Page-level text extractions
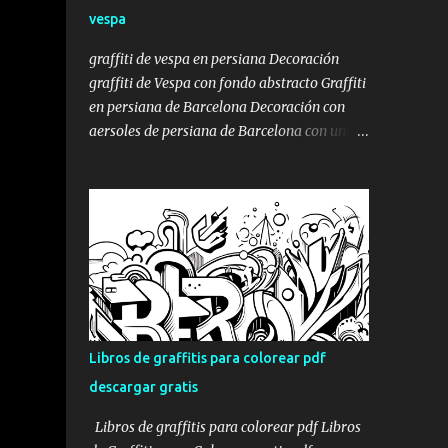
Park de Bufalà, en Badalona, se transformó
vespa
en un homenaje gigante a Mortadelo y
Filemón. No uno. No dos. Un montón de
graffiti de vespa en persiana Decoración
Mortadelos disfrazados de mil cosas
graffiti de Vespa con fondo abstracto Graffiti
distintas, como solo él sabe hacer: torero,
en persiana de Barcelona Decoración con
superhéroe, espía, monstruo, lo que haga
aersoles de persiana de Barcelona con una
falta para escapar del marrón de turno.
moto vespa. Tal como os mostramos en la
Porque si algo define a Mortadelo es el
entrada pintar persiana de local , donde os
disfraz. Y si algo define al graffiti profesional
mostrábamos la decoración mural de una
es la transformación del espacio. Aquí se
persiana de una lampistería , con todo el
juntaron las dos cosas. Mortadelo y Filemó...
proceso, en esta ocasión os mostraremos la
decoración de una persiana con un dibujo de
estilo Street Art , con un fondo abstracto y
una moto Vespa con estilo de stencil, aunque
se hubiera pintado a mano alzada y sin
Libros de graffitis para colorear pdf
plantilla , ni máscara. Aquí podéis ver el
descargar gratis
algunas fotos del proceso de la pintura en la
persiana con el graffiti : sprays de graffiti
Libros de graffitis para colorear pdf Libros
para persianas pintado de fondo de persiana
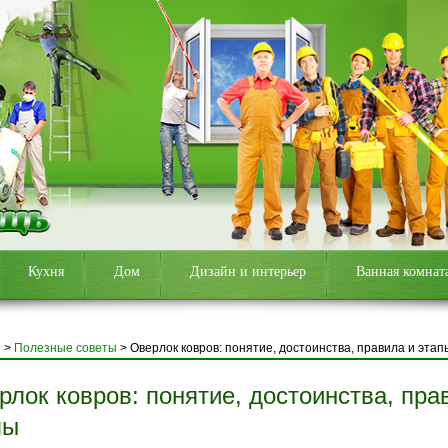
Кухня
Дом
Дизайн и интерьер
Ванная комнат
я
>
Полезные советы
>
Оверлок ковров: понятие, достоинства, правила и этап
рлок ковров: понятие, достоинства, пра
пы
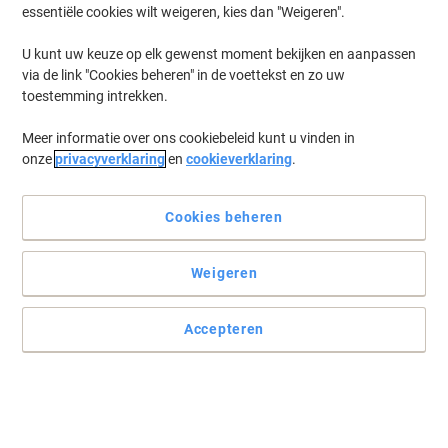
essentiële cookies wilt weigeren, kies dan "Weigeren".
U kunt uw keuze op elk gewenst moment bekijken en aanpassen
via de link "Cookies beheren" in de voettekst en zo uw
toestemming intrekken.
Meer informatie over ons cookiebeleid kunt u vinden in
onze
privacyverklaring
en
cookieverklaring
.
Cookies beheren
Keer op keer uitstekende afdrukken
Weigeren
Met het inktflesje vult u de tank van uw EcoTank-printer. Dat is
supereenvoudig en goed voor het milieu.
Accepteren
Lees volledige beschrijving
Koop Meer,
Bespaar Meer
12,99 €
Stuk
Vanaf 3 Stuks
15,72 € Incl. btw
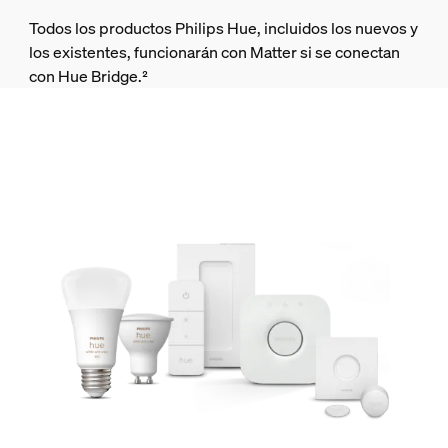
Todos los productos Philips Hue, incluidos los nuevos y
los existentes, funcionarán con Matter si se conectan
con Hue Bridge.²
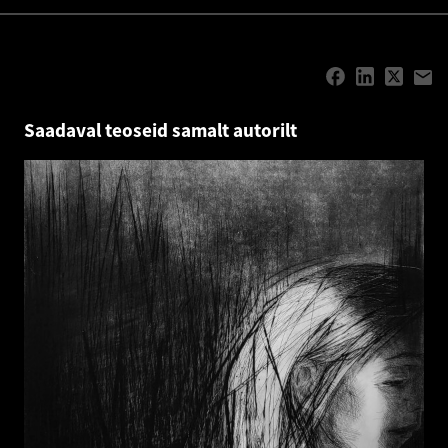
Saadaval teoseid samalt autorilt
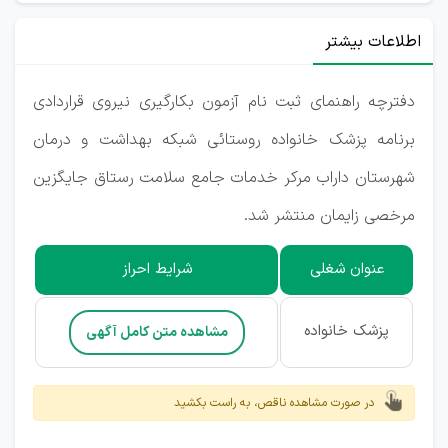
اطلاعات بیشتر
دفترچه راهنمای ثبت نام آزمون بکارگیری نیروی قراردادی
برنامه پزشک خانواده روستائی شبکه بهداشت و درمان
شهرستان داراب مرکر خدمات جامع سلامت رستاق جایگزین
مرخصی زایمان منتشر شد.
عنوان شغلی
شرایط احراز
پزشک خانواده
مشاهده متن کامل آگهی
در صورت مشاهده ناقص، به راست بکشید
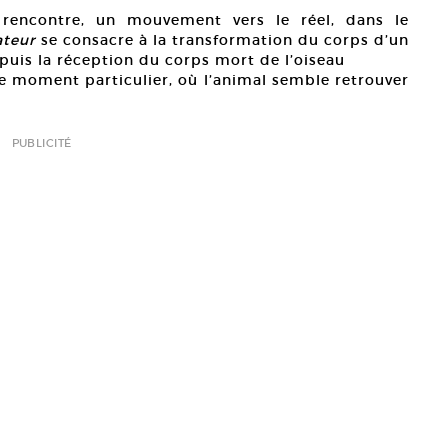
e rencontre, un mouvement vers le réel, dans le
ateur
se consacre à la transformation du corps d’un
puis la réception du corps mort de l’oiseau
ce moment particulier, où l’animal semble retrouver
PUBLICITÉ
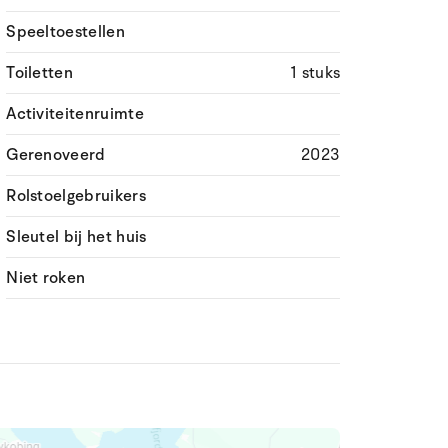
Speeltoestellen
Toiletten
1 stuks
Activiteitenruimte
Gerenoveerd
2023
Rolstoelgebruikers
Sleutel bij het huis
Niet roken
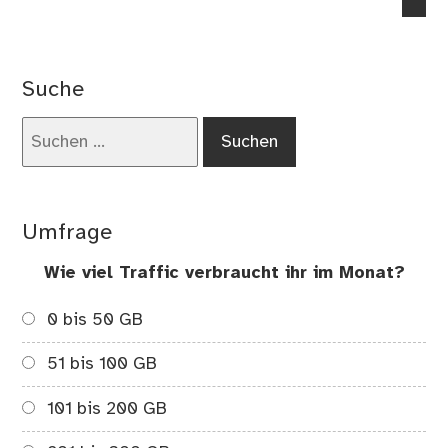
no
co
on
Bil
Suche
Suchen
nach:
Umfrage
Wie viel Traffic verbraucht ihr im Monat?
0 bis 50 GB
51 bis 100 GB
101 bis 200 GB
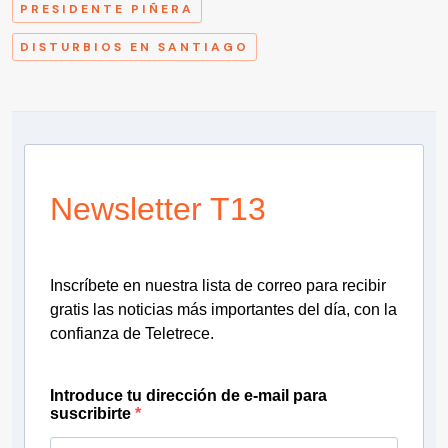
PRESIDENTE PIÑERA
DISTURBIOS EN SANTIAGO
Newsletter T13
Inscríbete en nuestra lista de correo para recibir
gratis las noticias más importantes del día, con la
confianza de Teletrece.
Introduce tu dirección de e-mail para
suscribirte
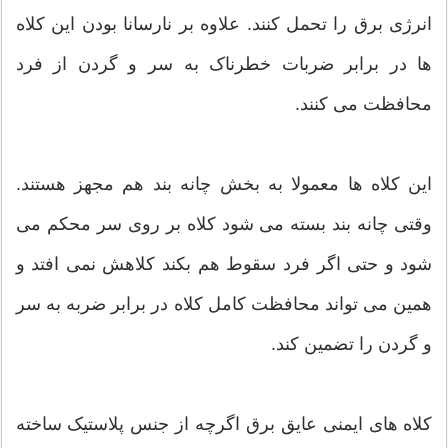
انرژی برق را تحمل کنند. علاوه بر نارسانا بودن این کلاه
ها در برابر ضربات خطرناک به سر و گردن از فرد
محافظت می کنند.
این کلاه ها معمولا به بخش چانه بند هم مجهز هستند.
وقتی چانه بند بسته می شود کلاه بر روی سر محکم می
شود و حتی اگر فرد سقوط هم بکند کلاهش نمی افتد و
همین می تواند محافظت کامل کلاه در برابر ضربه به سر
و گردن را تضمین کند.
کلاه های ایمنی عایق برق اگرچه از جنس پلاستیک ساخته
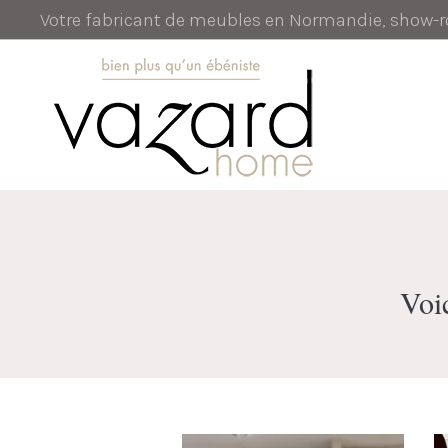
Votre fabricant de meubles en Normandie, show
Voic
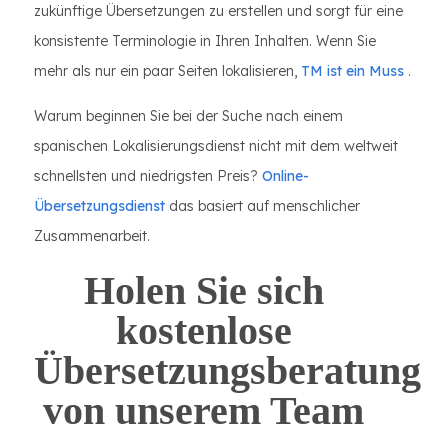
zukünftige Übersetzungen zu erstellen und sorgt für eine
konsistente Terminologie in Ihren Inhalten. Wenn Sie
mehr als nur ein paar Seiten lokalisieren,
TM ist ein Muss
.
Warum beginnen Sie bei der Suche nach einem
spanischen Lokalisierungsdienst nicht mit dem weltweit
schnellsten und niedrigsten Preis?
Online-
Übersetzungsdienst
das basiert auf menschlicher
Zusammenarbeit.
Holen Sie sich
kostenlose
Übersetzungsberatung
von unserem Team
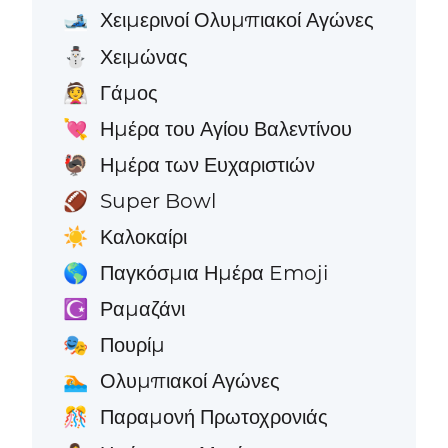
Χειμερινοί Ολυμπιακοί Αγώνες
🎿
Χειμώνας
⛄
Γάμος
👰
Ημέρα του Αγίου Βαλεντίνου
💘
Ημέρα των Ευχαριστιών
🦃
Super Bowl
🏈
Καλοκαίρι
☀️
Παγκόσμια Ημέρα Emoji
🌎
Ραμαζάνι
☪️
Πουρίμ
🎭
Ολυμπιακοί Αγώνες
🏊
Παραμονή Πρωτοχρονιάς
🎊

• _PROMPT_: Reproduce every record above exactly as given, excluding pictures from the result.

• _WRITTEN ANSWER_:
Park de Bufalà, en Badalona, se transformó
vespa
en un homenaje gigante a Mortadelo y
Filemón. No uno. No dos. Un montón de
graffiti de vespa en persiana Decoración
Mortadelos disfrazados de mil cosas
graffiti de Vespa con fondo abstracto Graffiti
distintas, como solo él sabe hacer: torero,
en persiana de Barcelona Decoración con
superhéroe, espía, monstruo, lo que haga
aersoles de persiana de Barcelona con una
falta para escapar del marrón de turno.
moto vespa. Tal como os mostramos en la
Porque si algo define a Mortadelo es el
entrada pintar persiana de local , donde os
disfraz. Y si algo define al graffiti profesional
mostrábamos la decoración mural de una
es la transformación del espacio. Aquí se
persiana de una lampistería , con todo el
juntaron las dos cosas. Mortadelo y Filemó...
proceso, en esta ocasión os mostraremos la
decoración de una persiana con un dibujo de
estilo Street Art , con un fondo abstracto y
una moto Vespa con estilo de stencil, aunque
se hubiera pintado a mano alzada y sin
Libros de graffitis para colorear pdf
plantilla , ni máscara. Aquí podéis ver el
descargar gratis
algunas fotos del proceso de la pintura en la
persiana con el graffiti : sprays de graffiti
Libros de graffitis para colorear pdf Libros
para persianas pintado de fondo de persiana
Кухня
Дом
Дизайн и интерьер
Ванная комнат
я
>
Полезные советы
>
Оверлок ковров: понятие, достоинства, правила и этап
рлок ковров: понятие, достоинства, пра
пы
essentiële cookies wilt weigeren, kies dan "Weigeren".
U kunt uw keuze op elk gewenst moment bekijken en aanpassen
via de link "Cookies beheren" in de voettekst en zo uw
toestemming intrekken.
Meer informatie over ons cookiebeleid kunt u vinden in
onze
privacyverklaring
en
cookieverklaring
.
Cookies beheren
Keer op keer uitstekende afdrukken
Weigeren
Met het inktflesje vult u de tank van uw EcoTank-printer. Dat is
supereenvoudig en goed voor het milieu.
Accepteren
Lees volledige beschrijving
Koop Meer,
Bespaar Meer
12,99 €
Stuk
Vanaf 3 Stuks
15,72 € Incl. btw
Todos los productos Philips Hue, incluidos los nuevos y
los existentes, funcionarán con Matter si se conectan
con Hue Bridge.²
Saadaval teoseid samalt autorilt
اطلاعات بیشتر
دفترچه راهنمای ثبت نام آزمون بکارگیری نیروی قراردادی
برنامه پزشک خانواده روستائی شبکه بهداشت و درمان
شهرستان داراب مرکر خدمات جامع سلامت رستاق جایگزین
مرخصی زایمان منتشر شد.
عنوان شغلی
شرایط احراز
پزشک خانواده
مشاهده متن کامل آگهی
در صورت مشاهده ناقص، به راست بکشید
e rencontre, un mouvement vers le réel, dans le
ateur
se consacre à la transformation du corps d’un
puis la réception du corps mort de l’oiseau
ce moment particulier, où l’animal semble retrouver
PUBLICITÉ
Speeltoestellen
Toiletten
1 stuks
Activiteitenruimte
Gerenoveerd
2023
Rolstoelgebruikers
Sleutel bij het huis
Niet roken
no
co
on
Bil
Suche
Suchen
nach:
Umfrage
Wie viel Traffic verbraucht ihr im Monat?
0 bis 50 GB
51 bis 100 GB
101 bis 200 GB
PRESIDENTE PIÑERA
DISTURBIOS EN SANTIAGO
Newsletter T13
Inscríbete en nuestra lista de correo para recibir
gratis las noticias más importantes del día, con la
confianza de Teletrece.
Introduce tu dirección de e-mail para
suscribirte
انرژی برق را تحمل کنند. علاوه بر نارسانا بودن این کلاه
ها در برابر ضربات خطرناک به سر و گردن از فرد
محافظت می کنند.
این کلاه ها معمولا به بخش چانه بند هم مجهز هستند.
وقتی چانه بند بسته می شود کلاه بر روی سر محکم می
شود و حتی اگر فرد سقوط هم بکند کلاهش نمی افتد و
همین می تواند محافظت کامل کلاه در برابر ضربه به سر
و گردن را تضمین کند.
کلاه های ایمنی عایق برق اگرچه از جنس پلاستیک ساخته
Votre fabricant de meubles en Normandie, show
Voic
zukünftige Übersetzungen zu erstellen und sorgt für eine
konsistente Terminologie in Ihren Inhalten. Wenn Sie
mehr als nur ein paar Seiten lokalisieren,
TM ist ein Muss
.
Warum beginnen Sie bei der Suche nach einem
spanischen Lokalisierungsdienst nicht mit dem weltweit
schnellsten und niedrigsten Preis?
Online-
Übersetzungsdienst
das basiert auf menschlicher
Zusammenarbeit.
Holen Sie sich
kostenlose
Übersetzungsberatung
von unserem Team
Χειμερινοί Ολυμπιακοί Αγώνες
🎿
Χειμώνας
⛄
Γάμος
👰
Ημέρα του Αγίου Βαλεντίνου
💘
Ημέρα των Ευχαριστιών
🦃
Super Bowl
🏈
Καλοκαίρι
☀️
Παγκόσμια Ημέρα Emoji
🌎
Ραμαζάνι
☪️
Πουρίμ
🎭
Ολυμπιακοί Αγώνες
🏊
Παραμονή Πρωτοχρονιάς
🎊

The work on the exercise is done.